Pero entonces la cerilla se apagó, y sólo quedó esa pared gruesa y húmeda.
Entonces encendió otra cerilla. Y ahora estaba debajo de un bellísimo árbol de vidrio en la casa del rico comerciante. cientos de velas de cera ardían en las verdes ramas, y alegres estatuillas, como las que había visto en los escaparates, la miraban desde lo alto. La niña tendió las manos hacia ellas, y entonces la cerilla se apagó.
Las luces del árbol de Navidad aún se elevaban en lo alto. ahora la niña las veía como estrellas en el firmamento, y una de ellas cayó, dejando una estela de fuego.
- Ahora alguien se muere -murmuró la niña, pues su abuela, la única persona que la había amado, y que ahora estaba muerta, le había dicho que cuando cae una estrella un alma asciende a Dios.
Raspó otra cerilla contra la pared, y de nuevo hubo luz; y en el resplandor apareció ante ella la vieja y querida abuela, majestuosa y radiante, pero dulce y bonachona, y feliz como nunca se la había visto en la Tierra.
- Oh, abuela -gimió la niña-, lleváme contigo. Sé que te irás cuando la cerilla se apague. Tú también desaparecerás como la tibia estufa, el espléndido festín de año nuevo, el bello árbol de navidad. -Y temiendo que su abuela desapareciera, raspó todo el manojo de cerillas contra la pared.
Y las cerillas ardieron con luz tan brillante que hubo más resplandor que al mediodía. Su abuela nunca había lucido tan bella y majestuosa. Tomó a la niña en brazos, y ambas volaron juntas, con gloria y regocijo, subiendo cada vez más, muy por encima de la Tierra, y para ellas no había hambre ni frío ni penurias, pues estaban con Dios.

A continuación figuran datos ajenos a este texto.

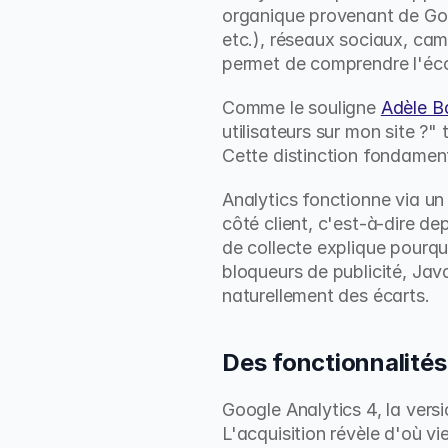
organique provenant de Goog
etc.), réseaux sociaux, cam
permet de comprendre l'éco
Comme le souligne 
Adèle B
utilisateurs sur mon site ?
Cette distinction fondamen
Analytics fonctionne via un
côté client, c'est-à-dire de
de collecte explique pourqu
bloqueurs de publicité, Java
naturellement des écarts.
Des fonctionnalités
Google Analytics 4, la versi
L'acquisition révèle d'où vi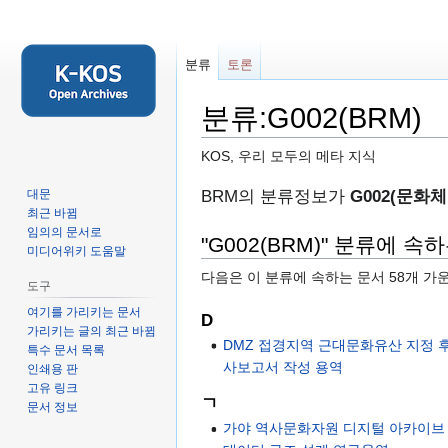
분류
토론
분류:G002(BRM)
KOS, 우리 모두의 메타 지식
둘
검
BRM의 분류정보가
G002(문화
대문
최근 바뀜
러
색
임의의 문서로
보
하
"G002(BRM)" 분류에 속
미디어위키 도움말
기
러
다음은 이 분류에 속하는 문서 58개 가
로
가
도구
가
기
여기를 가리키는 문서
D
기
가리키는 글의 최근 바뀜
DMZ 접경지역 근대문화유산 지정 
특수 문서 목록
사보고서 작성 용역
인쇄용 판
고유 링크
ㄱ
문서 정보
가야 역사문화자원 디지털 아카이브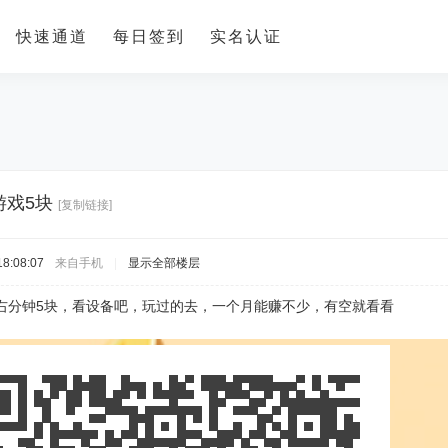
快速通道
每日签到
实名认证
游戏5块
[复制链接]
8:08:07
来自手机
|
显示全部楼层
左右分钟5块，看设备吧，玩过的去，一个月能赚不少，有空就看看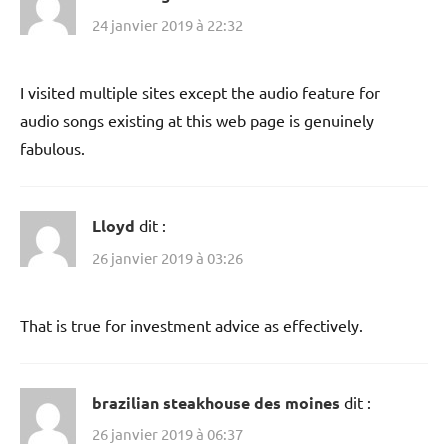
24 janvier 2019 à 22:32
I visited multiple sites except the audio feature for
audio songs existing at this web page is genuinely
fabulous.
Lloyd
dit :
26 janvier 2019 à 03:26
That is true for investment advice as effectively.
brazilian steakhouse des moines
dit :
26 janvier 2019 à 06:37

Pero en la esquina, al amanecer, estaba la pobre niña, apoyada contra la pared, con las mejillas rojas y una sonrisa en los labios, muerta de congelamiento en la última noche del año viejo. estaba rígida y helada, con un manojo de cerillas quemadas.
- Quiso entibiarse, la pobre criatura -decía la gente. Nadie imaginaba qué dulces visiones había tenido, ni cuán gloriosamente había ascendido con su abuela para entrar en las alegrías de un año nuevo.